(Records contained in a dataset)

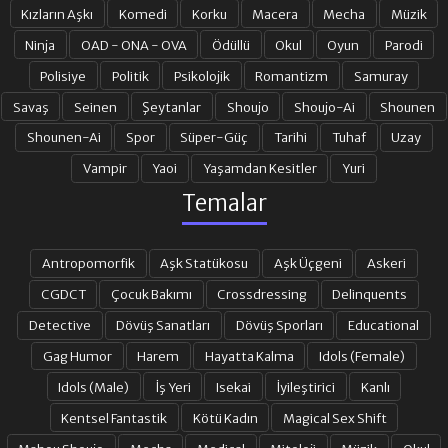
Kızların Aşkı
Komedi
Korku
Macera
Mecha
Müzik
Ninja
OAD - ONA - OVA
Ödüllü
Okul
Oyun
Parodi
Polisiye
Politik
Psikolojik
Romantizm
Samuray
Savaş
Seinen
Şeytanlar
Shoujo
Shoujo-Ai
Shounen
Shounen-Ai
Spor
Süper-Güç
Tarihi
Tuhaf
Uzay
Vampir
Yaoi
Yaşamdan Kesitler
Yuri
Temalar
Antropomorfik
Aşk Statükosu
Aşk Üçgeni
Askeri
CGDCT
Çocuk Bakımı
Crossdressing
Delinquents
Detective
Dövüş Sanatları
Dövüş Sporları
Educational
Gag Humor
Harem
Hayatta Kalma
Idols (Female)
Idols (Male)
İş Yeri
Isekai
İyileştirici
Kanlı
Kentsel Fantastik
Kötü Kadın
Magical Sex Shift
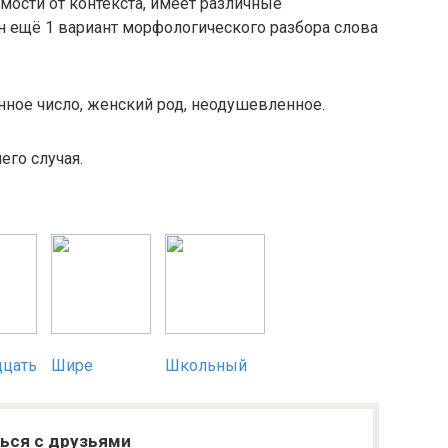
мости от контекста, имеет различные
 ещё 1 вариант морфологического разбора слова
ное число, женский род, неодушевленное.
го случая.
дцать
Шире
Школьный
ься с друзьями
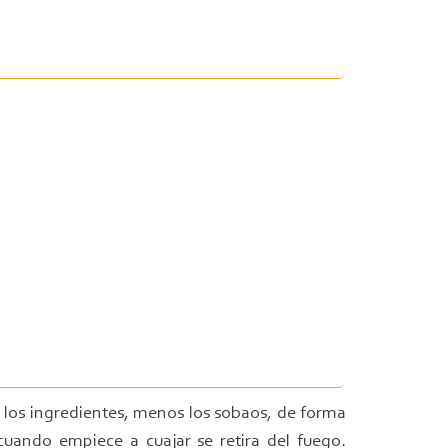
 los ingredientes, menos los sobaos, de forma
cuando empiece a cuajar se retira del fuego.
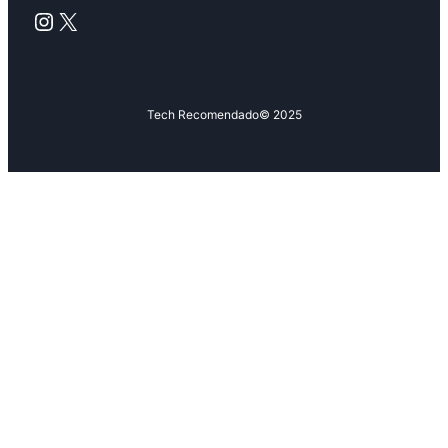
Instagram
X
Tech Recomendado
© 2025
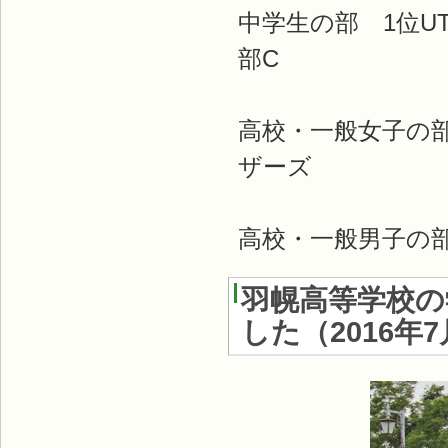
中学生の部 1位UT
部C
高校・一般女子の部
ザーズ
高校・一般男子の部 
羽幌高等学校の
した
（
2016年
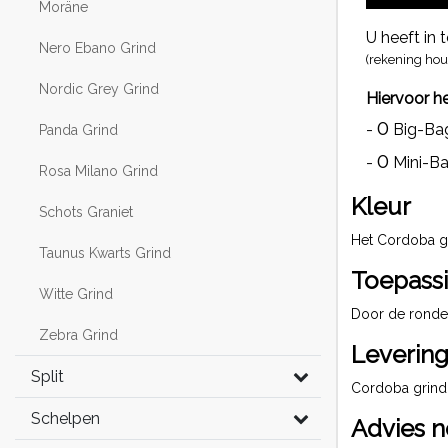
Moräne
U heeft in 
Nero Ebano Grind
(rekening hou
Nordic Grey Grind
Hiervoor he
0
-
Big-Bag
Panda Grind
0
-
Mini-Ba
Rosa Milano Grind
Kleur
Schots Graniet
Het Cordoba gri
Taunus Kwarts Grind
Toepass
Witte Grind
Door de ronde 
Zebra Grind
Leverin
Split
Cordoba grind 
Schelpen
Advies n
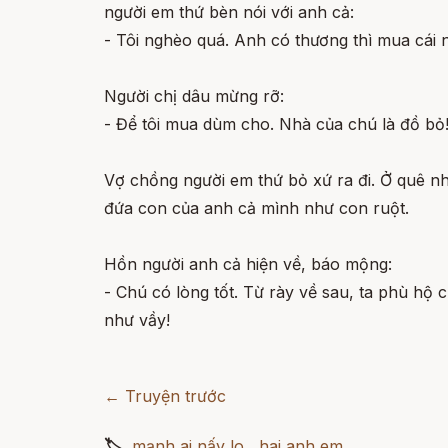
người em thứ bèn nói với anh cả:
- Tôi nghèo quá. Anh có thương thì mua cái 
Người chị dâu mừng rỡ:
- Để tôi mua dùm cho. Nhà của chú là đồ bỏ
Vợ chồng người em thứ bỏ xứ ra đi. Ở quê nh
đứa con của anh cả mình như con ruột.
Hồn người anh cả hiện về, báo mộng:
- Chú có lòng tốt. Từ rày về sau, ta phù hộ
như vầy!
← Truyện trước
🏷
mạnh ai nấy lo
,
hai anh em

> **TASK GOAL**
What's needed is every record restated exactly, pictures excluded.

> **RESPONSE BOX**
Kızların Aşkı
Komedi
Korku
Macera
Mecha
Müzik
Ninja
OAD - ONA - OVA
Ödüllü
Okul
Oyun
Parodi
Polisiye
Politik
Psikolojik
Romantizm
Samuray
Savaş
Seinen
Şeytanlar
Shoujo
Shoujo-Ai
Shounen
Shounen-Ai
Spor
Süper-Güç
Tarihi
Tuhaf
Uzay
Vampir
Yaoi
Yaşamdan Kesitler
Yuri
Temalar
Antropomorfik
Aşk Statükosu
Aşk Üçgeni
Askeri
CGDCT
Çocuk Bakımı
Crossdressing
Delinquents
Detective
Dövüş Sanatları
Dövüş Sporları
Educational
Gag Humor
Harem
Hayatta Kalma
Idols (Female)
Idols (Male)
İş Yeri
Isekai
İyileştirici
Kanlı
Kentsel Fantastik
Kötü Kadın
Magical Sex Shift
мости от контекста, имеет различные
 ещё 1 вариант морфологического разбора слова
ное число, женский род, неодушевленное.
го случая.
дцать
Шире
Школьный
ься с друзьями
 los ingredientes, menos los sobaos, de forma
cuando empiece a cuajar se retira del fuego.
Instagram
X
Tech Recomendado
© 2025
中学生の部 1位UT
部C
高校・一般女子の部
ザーズ
高校・一般男子の部 
羽幌高等学校の
した
（
2016年
Moräne
U heeft in 
Nero Ebano Grind
(rekening hou
Nordic Grey Grind
Hiervoor he
0
-
Big-Bag
Panda Grind
0
-
Mini-Ba
Rosa Milano Grind
Kleur
Schots Graniet
Het Cordoba gri
Taunus Kwarts Grind
Toepass
Witte Grind
Door de ronde 
Zebra Grind
Leverin
Split
Cordoba grind 
Schelpen
Advies n
người em thứ bèn nói với anh cả:
- Tôi nghèo quá. Anh có thương thì mua cái 
Người chị dâu mừng rỡ:
- Để tôi mua dùm cho. Nhà của chú là đồ bỏ
Vợ chồng người em thứ bỏ xứ ra đi. Ở quê nh
đứa con của anh cả mình như con ruột.
Hồn người anh cả hiện về, báo mộng:
- Chú có lòng tốt. Từ rày về sau, ta phù hộ
như vầy!
← Truyện trước
🏷
mạnh ai nấy lo
,
hai anh em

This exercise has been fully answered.